C'est précisément pour augmenter ses recettes et tenter d'atteindre l'objectif de l'UE d'un déficit budgétaire inférieur à 3 % du PIB que la Hongrie a introduit ces nouvelles taxes en 2010. Elle a notamment imposé des taxes sur le secteur du détail, de l'énergie et des finances.

L'exécutif européen a cependant affirmé que la taxe imposée au secteur des télécommunications, qui devrait rapporter environ 600 millions d'euros sur trois ans, était illégale. La Commission a prévenu la Hongrie qu'elle pourrait renvoyer le dossier à la CEJ si elle ne modifiait pas cette loi.

Ces taxes, ainsi que les politiques économiques que le Fonds monétaire international et d'autres institutions ont qualifiées de peu orthodoxes, ont miné la confiance que l'UE et les Etats membres portaient au gouvernement de centre-droit hongrois.

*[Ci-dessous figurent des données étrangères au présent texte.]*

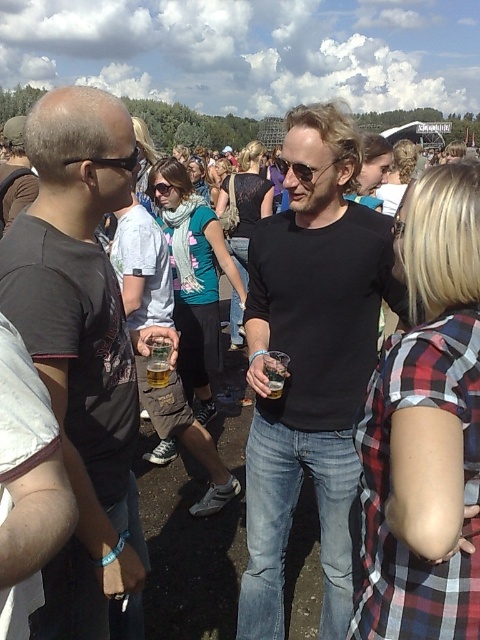 You are a photographer at the festival trying to capture a closeup of both the translucent glass beer at center and the translucent plastic cup at center. Can you fit both items in your camera frame if your focus area is 0.4 inches wide?

The distance between the translucent glass beer at center and the translucent plastic cup at center is 0.44 inches. Since your focus area is 0.4 inches wide, which is narrower than the space between them, you cannot fit both items in your camera frame.

You are standing at the center of the scene and want to move towards the two points marked in the image. Which point, point (156, 342) or point (153, 381), will you reach first?

Point (156, 342) is closer to the viewer than point (153, 381), so you will reach point (156, 342) first. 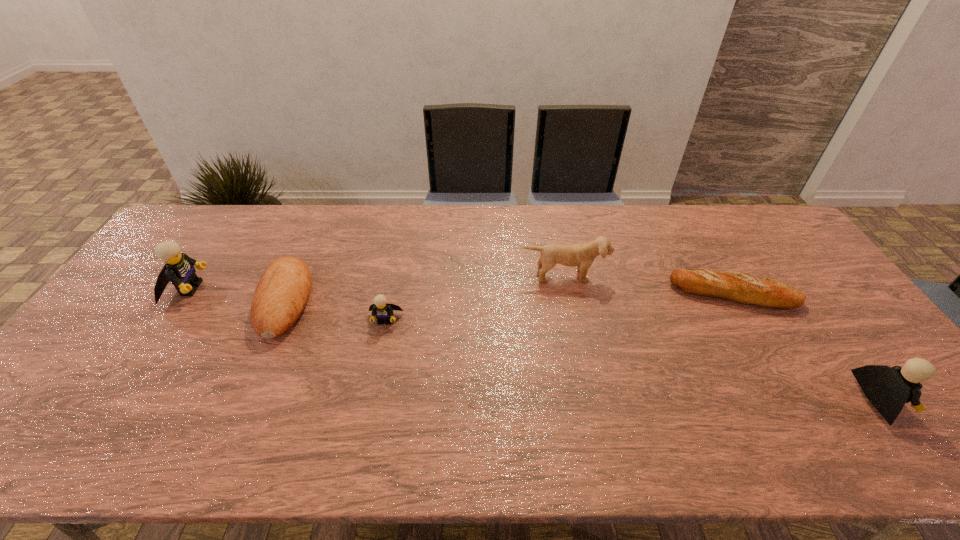 To ensure equal spacing by inserting another Lego among them, please point out a vacant spot for this new Lego. Please provide its 2D coordinates. Your answer should be formatted as a tuple, i.e. [(x, y)], where the tuple contains the x and y coordinates of a point satisfying the conditions above.

[(613, 357)] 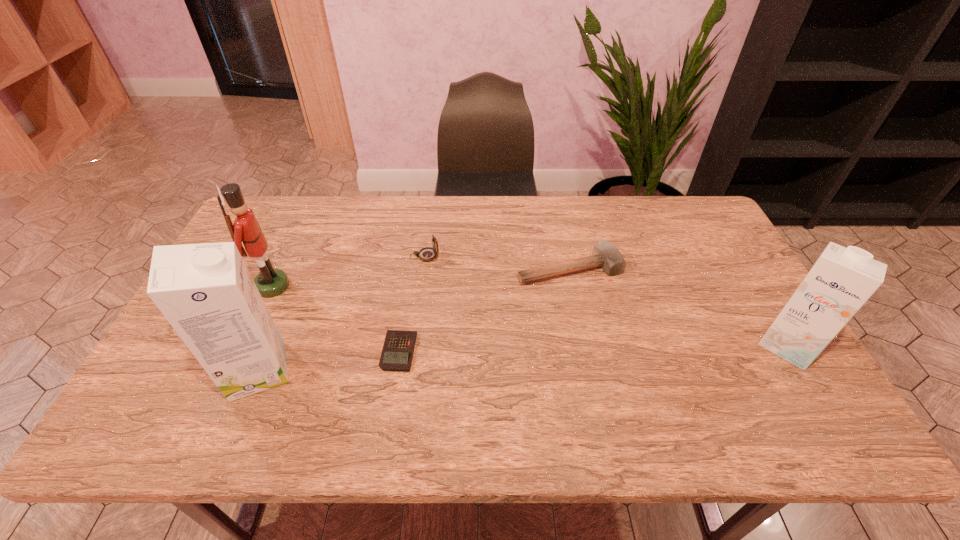 The height and width of the screenshot is (540, 960). What are the coordinates of `the left carton` in the screenshot? It's located at (205, 291).

At what (x,y) coordinates should I click in order to perform the action: click on the shorter carton. Please return your answer as a coordinate pair (x, y). The height and width of the screenshot is (540, 960). Looking at the image, I should click on (840, 282).

Image resolution: width=960 pixels, height=540 pixels. What are the coordinates of `the right carton` in the screenshot? It's located at (840, 282).

What are the coordinates of `the fourth tallest object` in the screenshot? It's located at (427, 254).

At what (x,y) coordinates should I click in order to perform the action: click on the second shortest object. Please return your answer as a coordinate pair (x, y). This screenshot has width=960, height=540. Looking at the image, I should click on (606, 255).

Locate an element on the screen. Image resolution: width=960 pixels, height=540 pixels. mallet is located at coordinates (606, 255).

The height and width of the screenshot is (540, 960). Find the location of `the shortest object`. the shortest object is located at coordinates (397, 353).

Identify the location of nutcracker. (270, 282).

You are a GUI agent. You are given a task and a screenshot of the screen. Output one action in this format:
    pyautogui.click(x=<x>, y=<y>)
    Task: Click on the blank area located 0.370m on the right of the taller carton
    The image size is (960, 540).
    Given the screenshot: What is the action you would take?
    pyautogui.click(x=444, y=370)

Find the location of `free region located 0.170m on the back of the right carton`. free region located 0.170m on the back of the right carton is located at coordinates (747, 277). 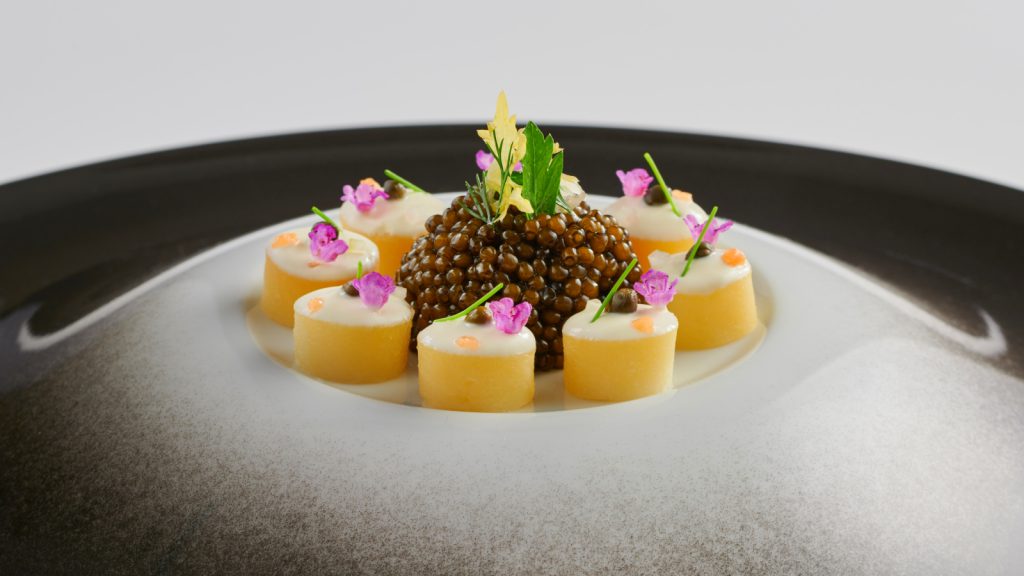 What are the coordinates of `white raised platform` in the screenshot? It's located at (668, 401). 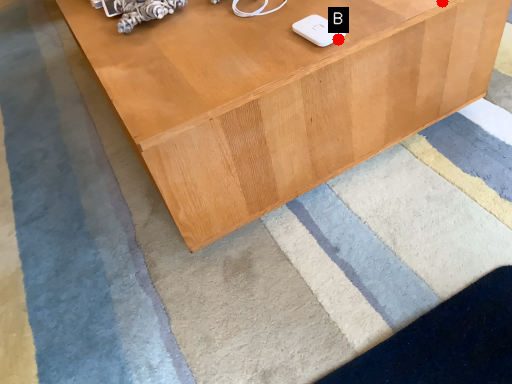 Question: Two points are circled on the image, labeled by A and B beside each circle. Which point is further to the camera?

Choices:
 (A) A is further
 (B) B is further

Answer: (A) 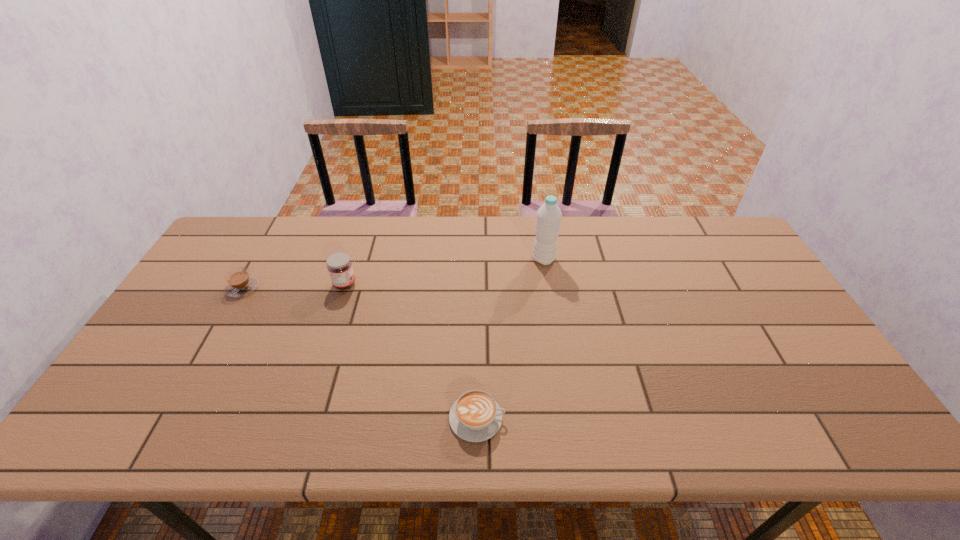 Identify the location of vacant space situated on the front of the leftmost object. Image resolution: width=960 pixels, height=540 pixels. (182, 395).

At what (x,y) coordinates should I click in order to perform the action: click on vacant space situated 0.160m on the side of the second object from right to left with the handle. Please return your answer as a coordinate pair (x, y). Looking at the image, I should click on (574, 418).

Identify the location of object located at the far edge. This screenshot has width=960, height=540. (548, 220).

What are the coordinates of `object situated at the near edge` in the screenshot? It's located at (475, 416).

At what (x,y) coordinates should I click in order to perform the action: click on object positioned at the left edge. Please return your answer as a coordinate pair (x, y). Looking at the image, I should click on (239, 283).

Locate an element on the screen. This screenshot has height=540, width=960. vacant space at the far edge of the desktop is located at coordinates (463, 217).

In the image, there is a desktop. Identify the location of free space at the near edge. (516, 437).

Where is `blank space at the right edge of the desktop`? blank space at the right edge of the desktop is located at coordinates coord(774,329).

Image resolution: width=960 pixels, height=540 pixels. I want to click on free space at the near left corner, so click(x=160, y=418).

Find the location of a particular element. free space at the near right corner of the desktop is located at coordinates (827, 424). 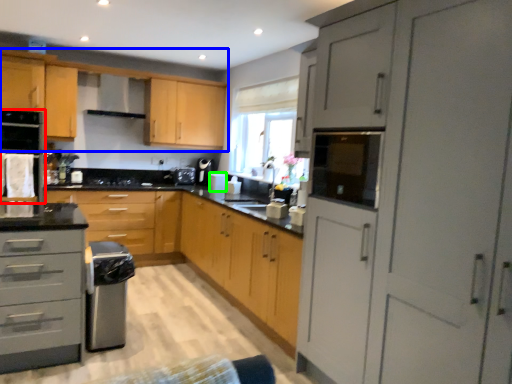 Question: Estimate the real-world distances between objects in this image. Which object is farther from home appliance (highlighted by a red box), cabinetry (highlighted by a blue box) or appliance (highlighted by a green box)?

Choices:
 (A) cabinetry
 (B) appliance

Answer: (B)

En mars 2011, la Commission a fait savoir qu'elle s'inquiétait quant à la taxe imposée au secteur des télécommunications, dans la mesure où, conformément au droit européen, les taxes spécifiques appliquées dans le secteur doivent être directement liées à la couverture des coûts de sa réglementation.

La France et l'Espagne ont déjà été renvoyées devant la CEJ pour des faits similaires.

Magyar Telekom, qui fait partie de Deutsche Telekom, Telenor et Vodafone font partie des opérateurs touchés par cette nouvelle taxe en Hongrie.

EurActiv avec Reuters - traduit de l'anglais par Amandine Gillet
Contexte : 

La Hongrie a été sévèrement touchée par la crise financière mondiale. En 2008, elle est devenue le premier pays de l'UE à bénéficier d'un renflouement de l'UE et du FMI (20 milliards d'euros).

Le gouvernement socialiste de l'époque en a payé les pots cassés. Suite aux élections d'avril 2010, le parti Fidesz de centre-droit et son parti frère, le KDNP, ont remporté une majorité au parlement, ce qui leur a permis d'adopter une nouvelle constitution, de nationaliser une partie des fonds de pension et d'introduire des taxes spéciales qui ont également frappé les investisseurs.

En 2011, la Commission européenne a demandé à la Hongrie de supprimer une taxe sur le chiffre d'affaires des opérateurs de télécommunications introduite un an auparavant. Budapest impose aux opérateurs une taxe oscillant entre 0 et 6,5 % en fonction de leurs revenus bruts (hors TVA).